Interference Cancellation: Better
Receivers for a New Wireless MAC
Daniel Halperin, Josie Ammer, Thomas
Anderson, and David Wetherall
(University of Washington)
Summary: One of the fundamental problems in shared channel simultaneous
access
has interference. The CSMA was designed for single contenteous
AP, but today
the deployments are dense and in 3-D.
The key idea is that exploit structure of interference to overcome its
effect; seperate it from noise; noise is random but interference has a
structure. The presenter showed how the different phase,
phase-drift
and amplitude to recover the packets that would otherwise be lost to
interference
Q: What would happen when we use denser packing constellation, such as
QAM
A. Even in that case we should be able to of separate the
constellations.
Q: Why do the real systems have a slack; why do the standards just
use the slack for better rates.
A: They cannot predict the scenarios that the standardized equipement
would be
deployed.
Q: How it is related to analog coding.
A: In analog coding case we need to know one or the other symbol,
which is not available in infrastructure-mode.

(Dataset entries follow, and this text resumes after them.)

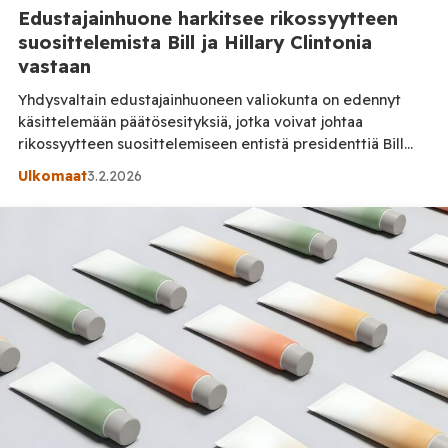
Edustajainhuone harkitsee rikossyytteen
suosittelemista Bill ja Hillary Clintonia
vastaan
Yhdysvaltain edustajainhuoneen valiokunta on edennyt
käsittelemään päätösesityksiä, jotka voivat johtaa
rikossyytteen suosittelemiseen entistä presidenttiä Bill
Clintonia ja entistä ulkoministeriä Hillary Clintonia vastaan.
Ulkomaat
3.2.2026
Kyse on epäillystä kongressin halveksunnasta, joka liittyy
heidän kieltäytymiseensä noudattaa kongressin antamia
kutsuja kuulemisiin Jeffrey Epstein -tutkinnan yhteydessä,
asiasta kertoo Fox News Edustajainhuoneen
sääntövaliokunta hyväksyi esitysten etenemisen, mikä avaa
tien koko edustajainhuoneen äänestykselle […]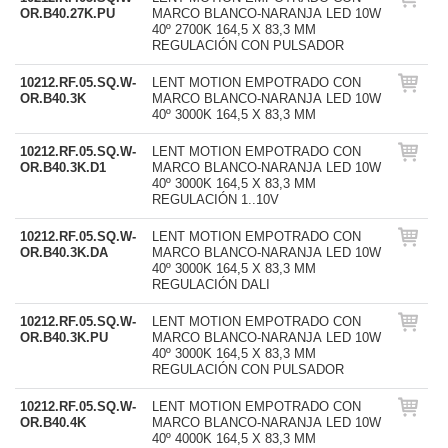
OR.B40.27K.PU
MARCO BLANCO-NARANJA LED 10W
40º 2700K 164,5 X 83,3 MM
REGULACIÓN CON PULSADOR
10212.RF.05.SQ.W-
LENT MOTION EMPOTRADO CON
OR.B40.3K
MARCO BLANCO-NARANJA LED 10W
40º 3000K 164,5 X 83,3 MM
10212.RF.05.SQ.W-
LENT MOTION EMPOTRADO CON
OR.B40.3K.D1
MARCO BLANCO-NARANJA LED 10W
40º 3000K 164,5 X 83,3 MM
REGULACIÓN 1..10V
10212.RF.05.SQ.W-
LENT MOTION EMPOTRADO CON
OR.B40.3K.DA
MARCO BLANCO-NARANJA LED 10W
40º 3000K 164,5 X 83,3 MM
REGULACIÓN DALI
10212.RF.05.SQ.W-
LENT MOTION EMPOTRADO CON
OR.B40.3K.PU
MARCO BLANCO-NARANJA LED 10W
40º 3000K 164,5 X 83,3 MM
REGULACIÓN CON PULSADOR
10212.RF.05.SQ.W-
LENT MOTION EMPOTRADO CON
OR.B40.4K
MARCO BLANCO-NARANJA LED 10W
40º 4000K 164,5 X 83,3 MM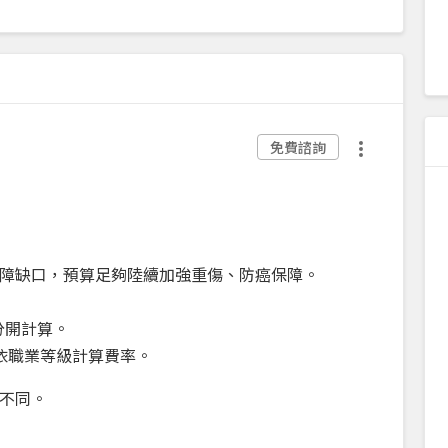
免費諮詢
障缺口，預算足夠陸續加強重傷、防癌保障。
分開計算。
依職業等級計算費率。
不同。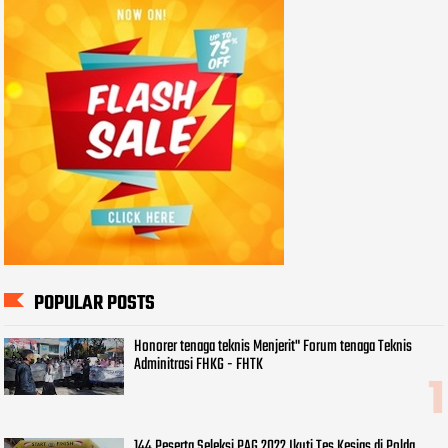
POPULAR POSTS
Honorer tenaga teknis Menjerit" Forum tenaga Teknis
Adminitrasi FHKG - FHTK
144 Peserta Seleksi PAG 2022 Ikuti Tes Kesjas di Polda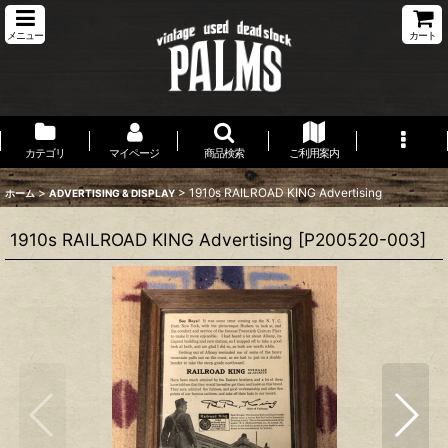
メニュー
カート
カテゴリ
マイページ
商品検索
ご利用案内
>
>
1910s RAILROAD KING Advertising
ホーム
ADVERTISING & DISPLAY
1910s RAILROAD KING Advertising
[
P200520-003
]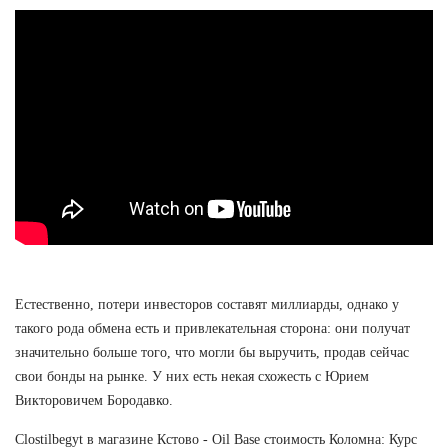
Естественно, потери инвесторов составят миллиарды, однако у
такого рода обмена есть и привлекательная сторона: они получат
значительно больше того, что могли бы выручить, продав сейчас
свои бонды на рынке. У них есть некая схожесть с Юрием
Викторовичем Бородавко.
Clostilbegyt в магазине Кстово - Oil Base стоимость Коломна: Курс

Q: When is it likely to happen, and when not; in particular, multiple
senders, multipath fading/interference, etc.
A: We need more work to evaluate those scenarios. But there
are some
obvious cases where it will not work, e.g., when one of the receiver
is close to noise margin.
Q: Do you think that the AP will operate in this mode all the time?
A One possible way is that a AP just sits and listen and only recovers
when
there is a collision.
Q: How does is scale with the number of simultaneous speakers.
A: It blows up the search space, but one thing is that you can switch
to CSMA when there are more speakers.